Yeah. I think a little bit of it. I mean, first of all, we just raised our guidance by $200 million for the year. I think we're taking into account that there is still a robust rate environment out there for our service lines, and there's still some opportunity for price if this freight surge actually occurs. That's reflected in the updated guidance. We're not really sure yet if this is going to be a permanent thing where we can execute above our target margins, which were in that 8% to 10% range. But obviously, there are some quarters that we're going to be able to exceed that based on the market conditions, and of course, based on if we can continue to attract and retain drivers to drive some additional volume into the business. We took that into consideration, but we provide a peek into the next quarter, and every quarter on these calls, and for our Q2 calls will definitely update that guidance again, if need be, to reflect the conditions at that time.
Okay. That's great. That's really helpful. And then maybe just to finish off, Tim, wondering if you can give us some broad color on how the Universal Logistics Holdings model works in a more normal cyclical downturn. Because I think when investors look at the past couple of years, we saw some pretty unique maybe once in a generation type events unfold, with facility lockdowns in logistics, for example. But I would think that that's pretty atypical when it comes to business cycle changes. So maybe if you can just give us a sense in terms of how the business fairs over a more normal type of freight pullback.
Yes. I think if you look at Universal Logistics Holdings as a whole and consider the different service lines, we know we have about 30% of our business that involves price sensitivity and possibilities of swings in the brokerage and truckload group. Although we haven't seen it now, we know that there is some exposure there. I'll go back to where we started. We still have 40% of our business that is through the contract logistics model, which is exactly what it says, contracted long-term rates with our customers. What we've done over the past two years is we have really leveraged our sales on the intermodal side to go after beneficial cargo owners, ensuring we’re going after high volume stable accounts that can weather market fluctuations or economic changes.

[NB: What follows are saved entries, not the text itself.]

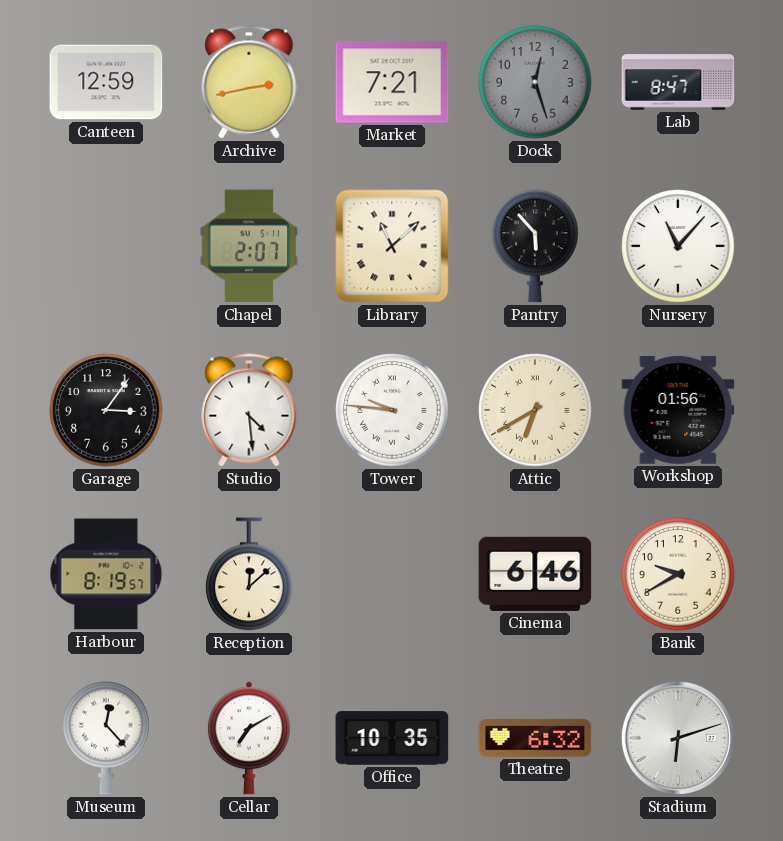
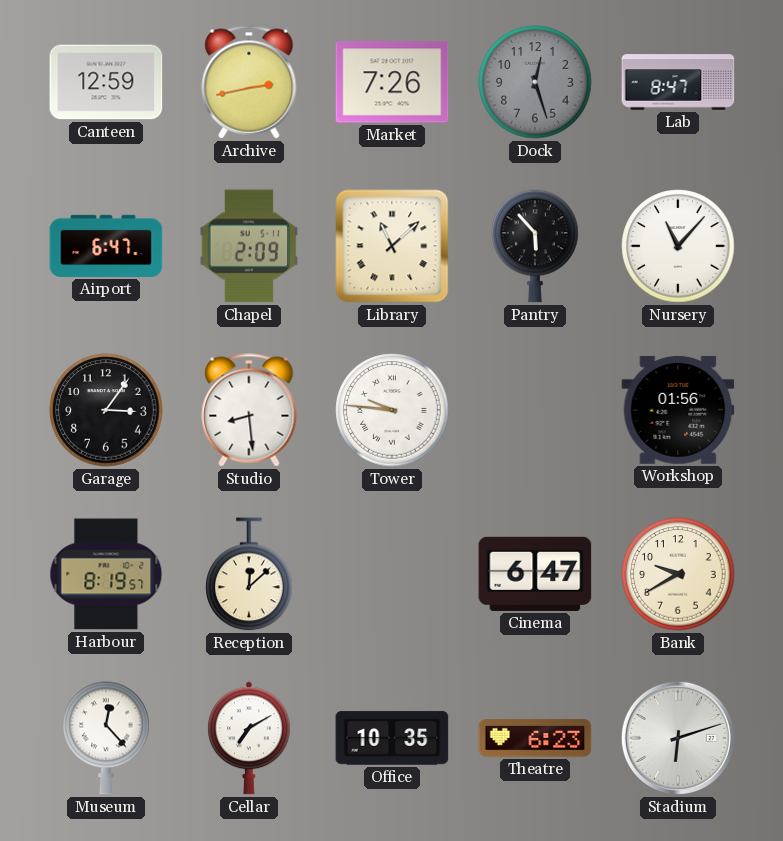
Market: 7:21 -> 7:26
Airport: none -> 6:47
Chapel: 2:07 -> 2:09
Studio: 4:29 -> 8:29
Attic: 6:40 -> none
Cinema: 6:46 -> 6:47
Theatre: 6:32 -> 6:23
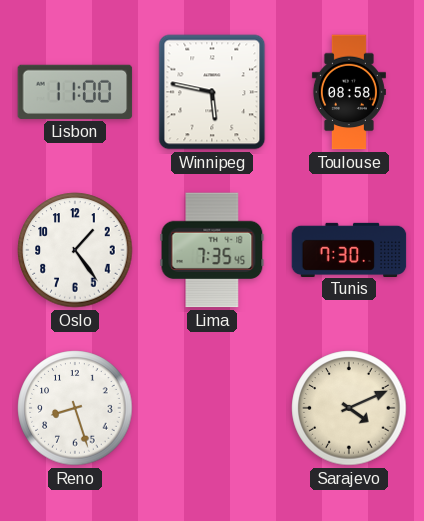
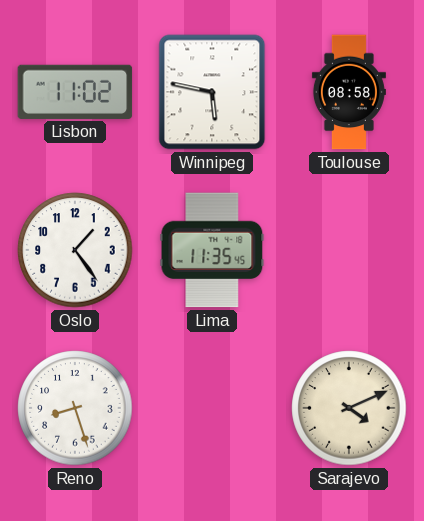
Lisbon: 11:00 -> 11:02
Lima: 7:35 -> 11:35
Tunis: 7:30 -> none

That's one thing that I think has been advantageous for us. We also locked out some of the spot market on the intermodal side intentionally to take into account regular business cycles so we can perform consistently.
Okay, great. Thanks for the color. Appreciate the time.
Thank you, Erika. I appreciate everybody dialing in. I'm excited about where we've driven through, and equally excited about what we're driving into, and I look forward to another positive call for Q2. Thank you and take care.
This concludes today's conference call. Thank you all for joining. You may now disconnect.